Proponents of the politics of pleasure may argue that female salsa dancers are not simply at the mercy of the male gaze when their bodies are exhibited, but also able to obtain power as the gesticulations of the dance and their enticing attire mold them into objects of male desire. Nonetheless, the power that women might attain in salsa never transgresses the male leadership in the dance. Jane Cowan illustrates that any supremacy that women attain in the dance is always circumscribed by masculine control... “Any sexual or gender complementarity—like women’s powers generally—that may be observed in particular sites and moments must always be seen in the context of a broader asymmetry of male dominance and of the androcentric and patriarchal institutions through which it is manifested”...
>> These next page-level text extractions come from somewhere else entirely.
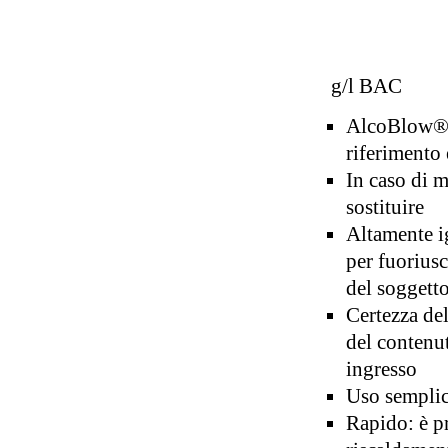
Val
g/l BAC
AlcoBlow® P
riferimento
In caso di m
sostituire
Altamente i
per fuoriusci
del soggett
Certezza del
del contenu
ingresso
Uso semplic
Rapido: è p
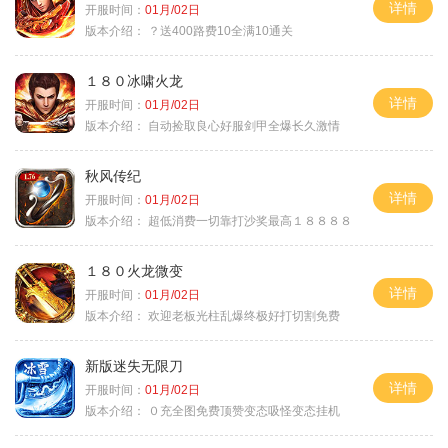
详情
开服时间：
01月/02日
版本介绍：
？送400路费10全满10通关
１８０冰啸火龙
详情
开服时间：
01月/02日
版本介绍：
自动捡取良心好服剑甲全爆长久激情
秋风传纪
详情
开服时间：
01月/02日
版本介绍：
超低消费一切靠打沙奖最高１８８８８
１８０火龙微变
详情
开服时间：
01月/02日
版本介绍：
欢迎老板光柱乱爆终极好打切割免费
新版迷失无限刀
详情
开服时间：
01月/02日
版本介绍：
０充全图免费顶赞变态吸怪变态挂机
[Ballet] transforms the female body into an obcct of pleasure for the male gaze. The dancer, rendered ethereal and frail by her pointe shoes and her lithe frame, is supported and lifted by the male dancer. This dynamic of female subordination and male dominance transforms the ballerina into something to be looked at, or an object of the male gaze... Stephanie Jordan and Helen Thomas... refigure, for instance, Daly’s interpretation of the “drag step,” in which she claims “the man literally carries the ballerina on his back” (Jordan and Thomas, 1998: 247; Daly, 1987: 9). Jordan and Thomas propose this step as a means by which the female dancer increases the movement of the male by “clinging aggressively to his back”...

Ruud Vermay writes, “In Latin dance, despite the emphasis on the notion of the ‘male lead,’ successful partnering is the result of the equal flow of energy between two people, two people dancing with each other. If the energy flow is unequal, manipulation results. The manipulator dances at the partner, the manipulated dances for the partner”... Viewed from the perspective of body dynamics, accomplished male leading does not apply strength and force kit concedes to gravity and the woman’s energy"
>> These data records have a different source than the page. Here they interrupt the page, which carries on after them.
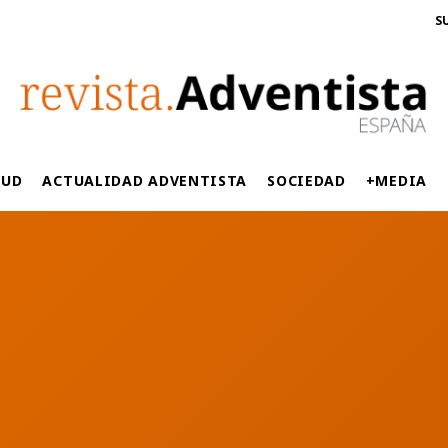
S
LUD
ACTUALIDAD ADVENTISTA
SOCIEDAD
+MEDIA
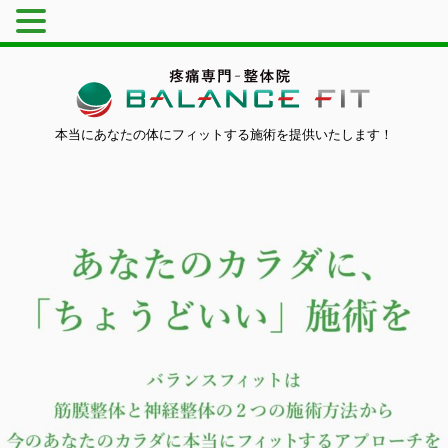
本当にあなたの体にフィットする施術を提供いたします！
--- Salsa and its transnational moves / Sheenagh Pietrobruno


From elsewhere:

"I am very happy if a man knows how to lead and lead well. I am a feminist, but somethings just work better when you don't try to lead. I don't want to lead--I don't know what I'm doing. And the rules of hand-to-hand (contact??) dancing are that the man leads. Some feminists will argue that the rules of dancing need to be changed, but I am not one of these. I don't want to change the Bible so that God is referred to as a woman. I don't care. It doesn't matter to me. What matters to me in terms of feminism is gender equality before the law and in society. Domestic abuse (although either gender can be abused), prostitution (ditto), equal legal rights, equal working rights, freedom from sexual harassment etc are far the more serious issues that feminism should deal with. Not dancing.

It's dancing for God's sake, not war."